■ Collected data

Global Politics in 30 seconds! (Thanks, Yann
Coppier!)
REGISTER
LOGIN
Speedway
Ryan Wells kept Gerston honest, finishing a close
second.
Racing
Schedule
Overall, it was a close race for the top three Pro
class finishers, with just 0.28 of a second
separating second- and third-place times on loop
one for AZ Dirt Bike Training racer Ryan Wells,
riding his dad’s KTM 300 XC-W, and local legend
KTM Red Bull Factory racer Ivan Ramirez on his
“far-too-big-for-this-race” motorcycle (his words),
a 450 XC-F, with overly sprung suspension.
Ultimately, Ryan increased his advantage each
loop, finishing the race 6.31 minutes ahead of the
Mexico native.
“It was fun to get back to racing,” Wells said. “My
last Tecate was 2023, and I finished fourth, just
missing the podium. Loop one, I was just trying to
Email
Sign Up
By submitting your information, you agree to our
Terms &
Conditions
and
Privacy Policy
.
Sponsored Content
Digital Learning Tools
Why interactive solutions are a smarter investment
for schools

■ Work instructions
Output the records once more, exactly as they stand.

■ Final answer
Global Politics in 30 seconds! (Thanks, Yann
Coppier!)
REGISTER
LOGIN
Speedway
Ryan Wells kept Gerston honest, finishing a close
second.
Racing
Schedule
Overall, it was a close race for the top three Pro
class finishers, with just 0.28 of a second
separating second- and third-place times on loop
one for AZ Dirt Bike Training racer Ryan Wells,
riding his dad’s KTM 300 XC-W, and local legend
KTM Red Bull Factory racer Ivan Ramirez on his
“far-too-big-for-this-race” motorcycle (his words),
a 450 XC-F, with overly sprung suspension.
Ultimately, Ryan increased his advantage each
loop, finishing the race 6.31 minutes ahead of the
Mexico native.
“It was fun to get back to racing,” Wells said. “My
last Tecate was 2023, and I finished fourth, just
missing the podium. Loop one, I was just trying to
Email
Sign Up
By submitting your information, you agree to our
Terms &
Conditions
and
Privacy Policy
.
Sponsored Content
Digital Learning Tools
Why interactive solutions are a smarter investment
for schools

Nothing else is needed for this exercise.